(INFORMATION SUPPLIED begins)
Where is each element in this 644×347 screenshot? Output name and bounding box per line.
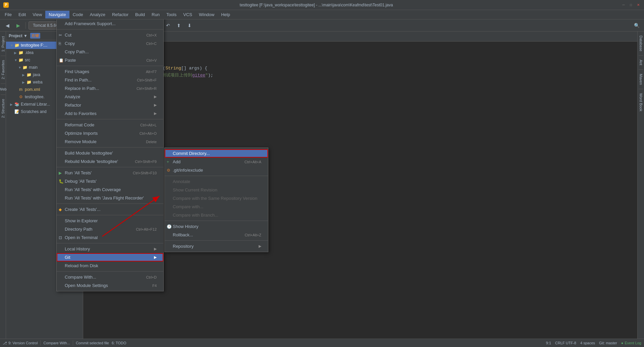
ctx-add[interactable]: + Add Ctrl+Alt+A (165, 158, 268, 166)
ctx-reformat[interactable]: Reformat Code Ctrl+Alt+L (57, 121, 163, 129)
ctx-run-coverage[interactable]: Run 'All Tests' with Coverage (57, 185, 163, 194)
ctx-cut[interactable]: ✂ Cut Ctrl+X (57, 31, 163, 39)
forward-btn[interactable]: ▶ (13, 21, 23, 30)
compare-with-btn[interactable]: Compare With... (43, 341, 70, 345)
ctx-build-module[interactable]: Build Module 'testtogitee' (57, 149, 163, 157)
menu-view[interactable]: View (29, 11, 45, 18)
ctx-add-favorites-label: Add to Favorites (65, 111, 97, 116)
close-btn[interactable]: ✕ (636, 3, 641, 7)
ctx-run-all-shortcut: Ctrl+Shift+F10 (133, 171, 157, 175)
cut-icon: ✂ (59, 33, 62, 38)
ctx-find-usages[interactable]: Find Usages Alt+F7 (57, 67, 163, 76)
git-push[interactable]: ⬆ (174, 21, 183, 30)
copy-icon: ⎘ (59, 41, 61, 46)
ctx-run-coverage-label: Run 'All Tests' with Coverage (65, 187, 121, 192)
web-tab[interactable]: Web (0, 86, 7, 93)
ctx-dir-path[interactable]: Directory Path Ctrl+Alt+F12 (57, 225, 163, 233)
ctx-local-history[interactable]: Local History ▶ (57, 245, 163, 253)
run-icon: ▶ (59, 171, 62, 175)
testtogitee-label: testtogitee F:... (21, 43, 47, 48)
ctx-open-terminal[interactable]: ⊡ Open in Terminal (57, 233, 163, 242)
ctx-reload-disk[interactable]: Reload from Disk (57, 262, 163, 270)
ctx-git[interactable]: Git ▶ (57, 253, 163, 262)
tab-bar: Test01.java ✕ (83, 32, 637, 42)
window-controls: ─ □ ✕ (621, 3, 641, 7)
commit-selected-btn[interactable]: Commit selected file (76, 341, 109, 345)
word-book-tab[interactable]: Word Book (638, 91, 644, 114)
menu-file[interactable]: File (1, 11, 15, 18)
version-control-btn[interactable]: ⎇ 9: Version Control (3, 341, 38, 345)
menu-edit[interactable]: Edit (15, 11, 29, 18)
maximize-btn[interactable]: □ (629, 3, 633, 7)
menu-run[interactable]: Run (148, 11, 163, 18)
git-fetch[interactable]: ⬇ (185, 21, 194, 30)
ext-libs-icon: 📚 (14, 102, 19, 107)
ctx-run-jfr-label: Run 'All Tests' with 'Java Flight Record… (65, 195, 144, 200)
menu-navigate[interactable]: Navigate (45, 11, 69, 18)
bottom-right: 9:1 CRLF UTF-8 4 spaces Git: master ● Ev… (546, 341, 641, 345)
ctx-analyze[interactable]: Analyze ▶ (57, 93, 163, 101)
ctx-sep3 (57, 119, 163, 119)
menu-analyze[interactable]: Analyze (87, 11, 109, 18)
ctx-rollback[interactable]: Rollback... Ctrl+Alt+Z (165, 231, 268, 239)
menu-window[interactable]: Window (196, 11, 218, 18)
ctx-rebuild-shortcut: Ctrl+Shift+F9 (135, 160, 157, 164)
vc-icon: ⎇ (3, 341, 7, 345)
ctx-paste-shortcut: Ctrl+V (146, 58, 157, 62)
ctx-rebuild-module[interactable]: Rebuild Module 'testtogitee' Ctrl+Shift+… (57, 157, 163, 166)
ctx-paste[interactable]: 📋 Paste Ctrl+V (57, 56, 163, 64)
ctx-create-tests[interactable]: ◆ Create 'All Tests'... (57, 205, 163, 214)
ctx-gitinfo-exclude[interactable]: ⚙ .git/info/exclude (165, 166, 268, 174)
database-tab[interactable]: Database (638, 33, 644, 54)
ctx-find-usages-shortcut: Alt+F7 (146, 70, 157, 74)
ctx-repository[interactable]: Repository ▶ (165, 242, 268, 250)
ctx-add-favorites[interactable]: Add to Favorites ▶ (57, 109, 163, 118)
maven-tab[interactable]: Maven (638, 71, 644, 88)
git-revert[interactable]: ↶ (163, 21, 173, 30)
menu-build[interactable]: Build (132, 11, 148, 18)
menu-refactor[interactable]: Refactor (109, 11, 132, 18)
web-folder-icon: 📁 (26, 79, 32, 85)
ctx-find-in-path[interactable]: Find in Path... Ctrl+Shift+F (57, 76, 163, 84)
right-click-label: 右键 (30, 33, 40, 39)
event-log-btn[interactable]: ● Event Log (621, 341, 641, 345)
ctx-copy[interactable]: ⎘ Copy Ctrl+C (57, 39, 163, 48)
ctx-run-jfr[interactable]: Run 'All Tests' with 'Java Flight Record… (57, 194, 163, 202)
minimize-btn[interactable]: ─ (621, 3, 626, 7)
bottom-bar: ⎇ 9: Version Control Compare With... Com… (0, 339, 644, 347)
ctx-refactor[interactable]: Refactor ▶ (57, 101, 163, 109)
ctx-show-history-label: Show History (173, 224, 199, 229)
structure-tab[interactable]: 2: Structure (0, 97, 6, 120)
ctx-show-history[interactable]: 🕐 Show History (165, 222, 268, 231)
menu-code[interactable]: Code (69, 11, 87, 18)
ctx-compare-with[interactable]: Compare With... Ctrl+D (57, 273, 163, 281)
ctx-reformat-label: Reformat Code (65, 122, 94, 127)
todo-btn[interactable]: 6: TODO (112, 341, 126, 345)
project-tab[interactable]: 1: Project (0, 34, 6, 54)
ctx-add-framework[interactable]: Add Framework Support... (57, 19, 163, 28)
ctx-open-module-settings[interactable]: Open Module Settings F4 (57, 281, 163, 290)
menu-help[interactable]: Help (218, 11, 233, 18)
ctx-debug-all[interactable]: 🐛 Debug 'All Tests' (57, 177, 163, 185)
ctx-commit-dir[interactable]: Commit Directory... (165, 149, 268, 158)
ctx-copy-path[interactable]: Copy Path... (57, 48, 163, 56)
ctx-show-explorer[interactable]: Show in Explorer (57, 217, 163, 225)
gitinfo-icon: ⚙ (167, 168, 170, 173)
ctx-compare-with2-label: Compare with... (173, 204, 203, 209)
ctx-run-all[interactable]: ▶ Run 'All Tests' Ctrl+Shift+F10 (57, 169, 163, 177)
ctx-remove-module[interactable]: Remove Module Delete (57, 137, 163, 146)
back-btn[interactable]: ◀ (3, 21, 12, 30)
menu-vcs[interactable]: VCS (180, 11, 196, 18)
ctx-replace-in-path[interactable]: Replace in Path... Ctrl+Shift+R (57, 84, 163, 93)
idea-label: .idea (25, 50, 34, 55)
menu-tools[interactable]: Tools (163, 11, 180, 18)
favorites-tab[interactable]: 2: Favorites (0, 58, 6, 81)
ctx-sep8 (57, 243, 163, 243)
pom-icon: m (18, 87, 23, 92)
ctx-optimize-imports[interactable]: Optimize Imports Ctrl+Alt+O (57, 129, 163, 137)
debug-icon: 🐛 (59, 179, 64, 184)
project-label: Project ▼ (9, 34, 28, 38)
search-everywhere-btn[interactable]: 🔍 (632, 21, 641, 30)
ctx-reformat-shortcut: Ctrl+Alt+L (140, 123, 157, 127)
ant-tab[interactable]: Ant (638, 57, 644, 68)
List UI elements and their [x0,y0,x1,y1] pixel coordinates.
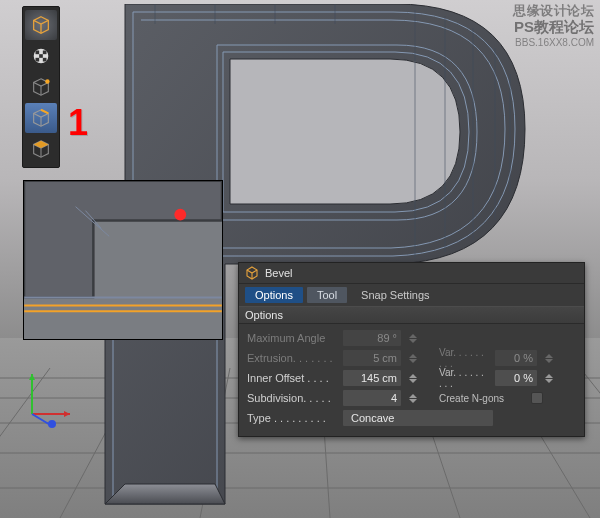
svg-line-34 [41,110,48,114]
svg-rect-29 [43,51,47,55]
edges-mode-button[interactable] [25,103,57,133]
row-extrusion: Extrusion. . . . . . . 5 cm Var. . . . .… [247,348,576,368]
svg-marker-24 [29,374,35,380]
extrusion-field[interactable]: 5 cm [343,350,401,366]
inner-offset-var-label: Var. . . . . . . . . [439,367,489,389]
type-label: Type . . . . . . . . . [247,412,337,424]
points-mode-button[interactable] [25,72,57,102]
extrusion-spinner[interactable] [409,350,419,366]
max-angle-field[interactable]: 89 ° [343,330,401,346]
section-options-header: Options [239,306,584,324]
svg-point-33 [45,79,49,83]
extrusion-label: Extrusion. . . . . . . [247,352,337,364]
inner-offset-label: Inner Offset . . . . [247,372,337,384]
tabs: Options Tool Snap Settings [239,284,584,306]
subdivision-field[interactable]: 4 [343,390,401,406]
model-mode-button[interactable] [25,10,57,40]
subdivision-label: Subdivision. . . . . [247,392,337,404]
svg-rect-30 [39,54,43,58]
max-angle-spinner[interactable] [409,330,419,346]
tab-options[interactable]: Options [245,287,303,303]
row-max-angle: Maximum Angle 89 ° [247,328,576,348]
svg-rect-32 [43,58,47,62]
row-inner-offset: Inner Offset . . . . 145 cm Var. . . . .… [247,368,576,388]
texture-mode-button[interactable] [25,41,57,71]
panel-title: Bevel [265,267,293,279]
row-subdivision: Subdivision. . . . . 4 Create N-gons [247,388,576,408]
create-ngons-checkbox[interactable] [531,392,543,404]
tab-tool[interactable]: Tool [307,287,347,303]
svg-marker-22 [64,411,70,417]
annotation-1: 1 [68,102,88,144]
watermark: 思缘设计论坛 PS教程论坛 BBS.16XX8.COM [513,2,594,48]
extrusion-var-spinner[interactable] [545,350,555,366]
polygons-mode-button[interactable] [25,134,57,164]
bevel-icon [245,266,259,280]
extrusion-var-field[interactable]: 0 % [495,350,537,366]
type-dropdown[interactable]: Concave [343,410,493,426]
inner-offset-field[interactable]: 145 cm [343,370,401,386]
svg-rect-28 [36,51,40,55]
inner-offset-var-spinner[interactable] [545,370,555,386]
create-ngons-label: Create N-gons [439,393,521,404]
mode-toolbar [22,6,60,168]
extrusion-var-label: Var. . . . . . . . . [439,347,489,369]
subdivision-spinner[interactable] [409,390,419,406]
watermark-line2: PS教程论坛 [513,18,594,37]
row-type: Type . . . . . . . . . Concave [247,408,576,428]
panel-title-bar: Bevel [239,263,584,284]
axis-gizmo[interactable] [18,368,78,428]
tab-snap-settings[interactable]: Snap Settings [351,287,440,303]
svg-point-36 [174,209,186,221]
watermark-line3: BBS.16XX8.COM [513,37,594,48]
inner-offset-spinner[interactable] [409,370,419,386]
max-angle-label: Maximum Angle [247,332,337,344]
svg-point-26 [48,420,56,428]
inner-offset-var-field[interactable]: 0 % [495,370,537,386]
options-rows: Maximum Angle 89 ° Extrusion. . . . . . … [239,324,584,436]
inset-detail [23,180,223,340]
svg-rect-31 [36,58,40,62]
bevel-panel: Bevel Options Tool Snap Settings Options… [238,262,585,437]
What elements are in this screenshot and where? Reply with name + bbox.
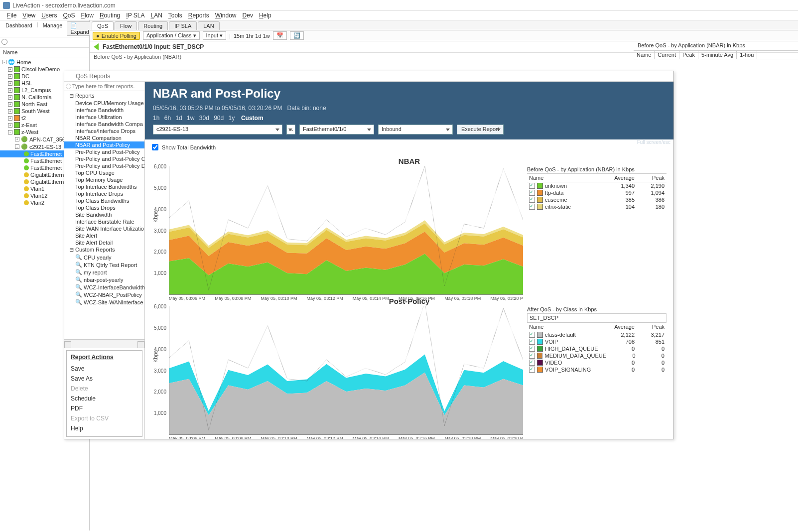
report-item[interactable]: Interface Bandwidth Compa	[64, 121, 144, 128]
device-browse-button[interactable]: ...	[286, 125, 295, 134]
reports-filter-input[interactable]	[64, 82, 144, 91]
home-node[interactable]: Home	[16, 59, 31, 65]
report-item[interactable]: Interface Burstable Rate	[64, 218, 144, 225]
reports-tree[interactable]: ⊟ ReportsDevice CPU/Memory UsageInterfac…	[64, 91, 144, 339]
legend-checkbox[interactable]	[529, 332, 535, 338]
tab-flow[interactable]: Flow	[115, 21, 137, 30]
dashboard-button[interactable]: Dashboard	[2, 21, 36, 36]
tab-qos[interactable]: QoS	[92, 21, 114, 30]
direction-select[interactable]: Inbound	[378, 125, 453, 134]
report-item[interactable]: Pre-Policy and Post-Policy D	[64, 162, 144, 169]
group-node[interactable]: South West	[21, 108, 50, 114]
report-item[interactable]: Device CPU/Memory Usage	[64, 100, 144, 107]
fullscreen-hint[interactable]: Full screen/esc	[637, 139, 670, 145]
report-item[interactable]: Site Alert	[64, 232, 144, 239]
report-item[interactable]: Top Memory Usage	[64, 176, 144, 183]
tab-lan[interactable]: LAN	[198, 21, 219, 30]
manage-button[interactable]: Manage	[39, 21, 66, 36]
menu-routing[interactable]: Routing	[97, 11, 123, 20]
report-item[interactable]: Site WAN Interface Utilizatio	[64, 225, 144, 232]
execute-report-button[interactable]: Execute Report	[457, 125, 504, 134]
reports-filter[interactable]	[64, 82, 144, 91]
interface-node[interactable]: Vlan12	[30, 193, 47, 199]
filter-select[interactable]: Application / Class ▾	[143, 31, 200, 40]
group-node[interactable]: z-West	[21, 129, 38, 135]
custom-root[interactable]: ⊟ Custom Reports	[64, 246, 144, 254]
interface-select[interactable]: FastEthernet0/1/0	[299, 125, 374, 134]
legend-checkbox[interactable]	[529, 190, 535, 196]
legend-row[interactable]: VIDEO00	[527, 359, 666, 366]
range-30d[interactable]: 30d	[199, 115, 209, 122]
legend-row[interactable]: class-default2,1223,217	[527, 331, 666, 338]
legend-checkbox[interactable]	[529, 183, 535, 189]
menu-dev[interactable]: Dev	[240, 11, 256, 20]
custom-report-item[interactable]: 🔍CPU yearly	[64, 254, 144, 261]
group-node[interactable]: z-East	[21, 122, 37, 128]
report-item[interactable]: NBAR and Post-Policy	[64, 141, 144, 148]
search-input[interactable]	[0, 37, 89, 47]
reports-root[interactable]: ⊟ Reports	[64, 92, 144, 100]
legend-row[interactable]: cuseeme385386	[527, 196, 666, 203]
menu-file[interactable]: File	[4, 11, 19, 20]
legend-row[interactable]: HIGH_DATA_QUEUE00	[527, 345, 666, 352]
left-search[interactable]	[0, 37, 89, 48]
group-node[interactable]: CiscoLiveDemo	[21, 66, 60, 72]
report-item[interactable]: Top Interface Bandwidths	[64, 183, 144, 190]
tab-ipsla[interactable]: IP SLA	[169, 21, 197, 30]
legend-checkbox[interactable]	[529, 367, 535, 373]
range-1d[interactable]: 1d	[175, 115, 182, 122]
menu-users[interactable]: Users	[38, 11, 60, 20]
interface-node[interactable]: Vlan2	[30, 200, 44, 206]
sidebar-scrollbar[interactable]	[64, 339, 144, 348]
report-item[interactable]: Site Bandwidth	[64, 211, 144, 218]
back-arrow-icon[interactable]	[94, 43, 99, 50]
action-schedule[interactable]: Schedule	[71, 394, 138, 403]
report-item[interactable]: Site Alert Detail	[64, 239, 144, 246]
legend-row[interactable]: citrix-static104180	[527, 203, 666, 210]
custom-report-item[interactable]: 🔍KTN Qtrly Test Report	[64, 261, 144, 268]
legend-row[interactable]: VOIP708851	[527, 338, 666, 345]
custom-report-item[interactable]: 🔍WCZ-NBAR_PostPolicy	[64, 291, 144, 298]
interface-node[interactable]: GigabitEthern	[30, 179, 64, 185]
range-1y[interactable]: 1y	[229, 115, 235, 122]
group-node[interactable]: L2_Campus	[21, 87, 51, 93]
menu-view[interactable]: View	[19, 11, 38, 20]
custom-report-item[interactable]: 🔍my report	[64, 268, 144, 276]
report-item[interactable]: Top Interface Drops	[64, 190, 144, 197]
action-save[interactable]: Save	[71, 364, 138, 374]
range-buttons[interactable]: 15m 1hr 1d 1w	[234, 33, 270, 39]
legend-checkbox[interactable]	[529, 204, 535, 210]
action-help[interactable]: Help	[71, 423, 138, 433]
menu-help[interactable]: Help	[256, 11, 274, 20]
report-item[interactable]: Pre-Policy and Post-Policy C	[64, 155, 144, 162]
report-item[interactable]: Top CPU Usage	[64, 169, 144, 176]
group-node[interactable]: t2	[21, 115, 26, 121]
interface-node[interactable]: FastEthernet	[30, 151, 62, 157]
menu-qos[interactable]: QoS	[60, 11, 78, 20]
legend-checkbox[interactable]	[529, 353, 535, 359]
report-item[interactable]: Top Class Drops	[64, 204, 144, 211]
action-pdf[interactable]: PDF	[71, 403, 138, 413]
range-1w[interactable]: 1w	[187, 115, 194, 122]
legend-checkbox[interactable]	[529, 197, 535, 203]
action-save-as[interactable]: Save As	[71, 374, 138, 384]
group-node[interactable]: North East	[21, 101, 47, 107]
menu-window[interactable]: Window	[212, 11, 240, 20]
menu-ipsla[interactable]: IP SLA	[123, 11, 147, 20]
legend-checkbox[interactable]	[529, 360, 535, 366]
custom-report-item[interactable]: 🔍WCZ-Site-WANInterface	[64, 298, 144, 306]
range-1h[interactable]: 1h	[153, 115, 159, 122]
device-select[interactable]: c2921-ES-13	[153, 125, 282, 134]
interface-node[interactable]: FastEthernet	[30, 165, 62, 171]
group-node[interactable]: N. California	[21, 94, 52, 100]
range-6h[interactable]: 6h	[164, 115, 171, 122]
legend-row[interactable]: MEDIUM_DATA_QUEUE00	[527, 352, 666, 359]
menu-lan[interactable]: LAN	[147, 11, 165, 20]
tab-routing[interactable]: Routing	[138, 21, 168, 30]
input-select[interactable]: Input ▾	[203, 31, 227, 40]
custom-report-item[interactable]: 🔍nbar-post-yearly	[64, 276, 144, 283]
report-item[interactable]: Interface Bandwidth	[64, 107, 144, 114]
report-item[interactable]: Interface Utilization	[64, 114, 144, 121]
enable-polling-button[interactable]: ● Enable Polling	[93, 32, 140, 40]
menu-tools[interactable]: Tools	[165, 11, 185, 20]
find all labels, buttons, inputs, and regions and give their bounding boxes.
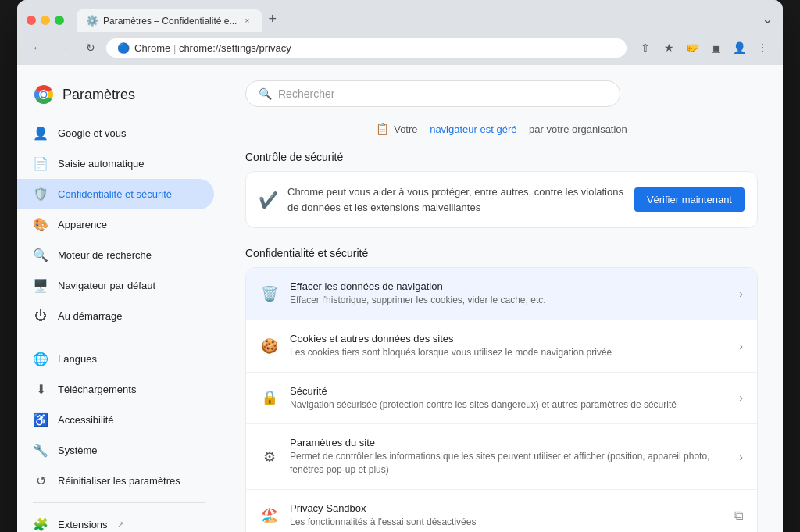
(INFORMATION SUPPLIED ends)
EXERCISE DESCRIPTION — Search the entries above for "reformat". Return every line that has it.

EXERCISE ANSWER —
ctx-reformat[interactable]: Reformat Code Ctrl+Alt+L (57, 121, 163, 129)
ctx-reformat-label: Reformat Code (65, 122, 94, 127)
ctx-reformat-shortcut: Ctrl+Alt+L (140, 123, 157, 127)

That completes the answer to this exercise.